Some of the discussion on the piece over at NKzone is worth checking out, Lirelou’s comment being particularly noteworthy.

My take on this is that while Dr. Lankov’s idea makes sense in that, unfortunately, the greater good sometimes requires justice to be sacrificed, I just can’t see an amnesty deal being worked out. Such a deal could be manageable if North Korea remains a separate political entity from the South, but should the North find itself absorbed by the Republic of Korea — as I believe it will be — then we need to take into account South Korean political dynamics. Nautilus Institute scholar William M. Drennan wrote in 1997:

Despite recent progress in democratization, there are still few constraints on South Korean politics.

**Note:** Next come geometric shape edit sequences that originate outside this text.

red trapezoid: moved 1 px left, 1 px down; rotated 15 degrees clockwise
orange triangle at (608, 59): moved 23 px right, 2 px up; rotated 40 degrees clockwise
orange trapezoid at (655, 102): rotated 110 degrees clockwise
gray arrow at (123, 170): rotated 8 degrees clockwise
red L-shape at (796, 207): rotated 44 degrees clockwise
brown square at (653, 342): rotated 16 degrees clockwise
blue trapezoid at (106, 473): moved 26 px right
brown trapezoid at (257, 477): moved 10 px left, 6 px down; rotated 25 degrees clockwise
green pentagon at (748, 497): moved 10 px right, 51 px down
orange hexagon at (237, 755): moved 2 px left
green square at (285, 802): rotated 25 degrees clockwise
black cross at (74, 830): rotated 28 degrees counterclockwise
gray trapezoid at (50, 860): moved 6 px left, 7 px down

The cases of Chun Doo Hwan and Roh Tae Woo demonstrate that, just as when they occupied the executive mansion, what the Blue House gives the Blue House can take away, even under a democratically elected civilian government. Shielded for almost three years by President Kim Young Sam from demands for justice, the two former presidents were suddenly arrested, tried and convicted under a “special law to punish” mandated by President Kim when he found it politically expedient to do so. While suspicious of both President Kim’s motives and the constitutionality of the action against them, a large majority of South Koreans nonetheless approve of the punishment of the two former presidents.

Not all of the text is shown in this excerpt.